*** Data provided ***

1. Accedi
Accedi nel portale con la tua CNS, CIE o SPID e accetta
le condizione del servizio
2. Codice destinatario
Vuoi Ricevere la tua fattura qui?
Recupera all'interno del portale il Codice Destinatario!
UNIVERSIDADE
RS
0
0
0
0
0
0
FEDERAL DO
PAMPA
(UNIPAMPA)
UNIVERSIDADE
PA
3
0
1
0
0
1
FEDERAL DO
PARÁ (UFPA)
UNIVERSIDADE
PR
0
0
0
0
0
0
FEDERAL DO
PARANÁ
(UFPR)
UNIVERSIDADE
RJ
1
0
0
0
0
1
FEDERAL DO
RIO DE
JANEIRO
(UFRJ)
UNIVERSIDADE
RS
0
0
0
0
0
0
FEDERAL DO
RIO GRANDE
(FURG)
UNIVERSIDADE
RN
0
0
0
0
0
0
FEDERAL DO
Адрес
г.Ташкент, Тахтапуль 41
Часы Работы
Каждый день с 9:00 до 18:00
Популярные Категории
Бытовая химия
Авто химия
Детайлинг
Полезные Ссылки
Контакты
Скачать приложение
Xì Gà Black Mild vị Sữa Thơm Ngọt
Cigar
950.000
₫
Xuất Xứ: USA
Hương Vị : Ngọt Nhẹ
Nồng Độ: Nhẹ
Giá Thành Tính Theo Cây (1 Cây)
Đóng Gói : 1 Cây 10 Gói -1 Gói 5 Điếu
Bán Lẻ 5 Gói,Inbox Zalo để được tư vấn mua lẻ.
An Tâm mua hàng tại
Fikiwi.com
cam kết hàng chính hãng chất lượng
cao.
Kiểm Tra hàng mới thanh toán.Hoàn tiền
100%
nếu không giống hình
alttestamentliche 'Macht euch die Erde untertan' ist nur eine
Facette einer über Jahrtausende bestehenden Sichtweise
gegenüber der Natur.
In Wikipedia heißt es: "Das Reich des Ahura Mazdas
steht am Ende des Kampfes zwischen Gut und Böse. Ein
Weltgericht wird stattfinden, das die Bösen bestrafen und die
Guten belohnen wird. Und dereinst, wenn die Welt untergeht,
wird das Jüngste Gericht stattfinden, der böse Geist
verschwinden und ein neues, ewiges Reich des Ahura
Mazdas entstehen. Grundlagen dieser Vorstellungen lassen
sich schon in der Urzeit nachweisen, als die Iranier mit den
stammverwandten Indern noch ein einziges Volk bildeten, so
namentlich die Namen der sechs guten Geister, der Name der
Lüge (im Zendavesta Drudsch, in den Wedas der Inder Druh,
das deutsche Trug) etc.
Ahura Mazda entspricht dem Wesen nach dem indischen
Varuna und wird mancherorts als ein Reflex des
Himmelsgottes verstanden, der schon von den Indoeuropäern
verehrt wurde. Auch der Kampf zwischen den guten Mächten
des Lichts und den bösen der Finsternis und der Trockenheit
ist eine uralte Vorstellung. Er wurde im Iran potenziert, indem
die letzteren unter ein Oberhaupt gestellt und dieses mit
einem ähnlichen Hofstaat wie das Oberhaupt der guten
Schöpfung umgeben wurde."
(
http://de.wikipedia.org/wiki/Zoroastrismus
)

*** End of Data provided ***
*** Data provided ***

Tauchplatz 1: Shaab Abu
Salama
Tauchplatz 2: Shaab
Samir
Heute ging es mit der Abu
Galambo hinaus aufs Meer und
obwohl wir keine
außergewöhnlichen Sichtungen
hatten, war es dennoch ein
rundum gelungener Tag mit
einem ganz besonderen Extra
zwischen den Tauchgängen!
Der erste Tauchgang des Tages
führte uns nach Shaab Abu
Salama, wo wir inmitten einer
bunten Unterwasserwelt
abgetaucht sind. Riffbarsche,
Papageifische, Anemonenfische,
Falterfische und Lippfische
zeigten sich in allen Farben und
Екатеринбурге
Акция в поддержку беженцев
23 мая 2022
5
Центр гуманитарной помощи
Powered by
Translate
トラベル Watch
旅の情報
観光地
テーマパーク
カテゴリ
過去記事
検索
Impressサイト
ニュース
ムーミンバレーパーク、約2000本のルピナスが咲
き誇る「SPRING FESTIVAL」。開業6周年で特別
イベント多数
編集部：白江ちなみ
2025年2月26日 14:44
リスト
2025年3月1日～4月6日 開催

*** End of Data provided ***

> What is needed: Scan the material line by line and report each one that contains "stattfinden".

> Your solution:
Weltgericht wird stattfinden, das die Bösen bestrafen und die
wird das Jüngste Gericht stattfinden, der böse Geist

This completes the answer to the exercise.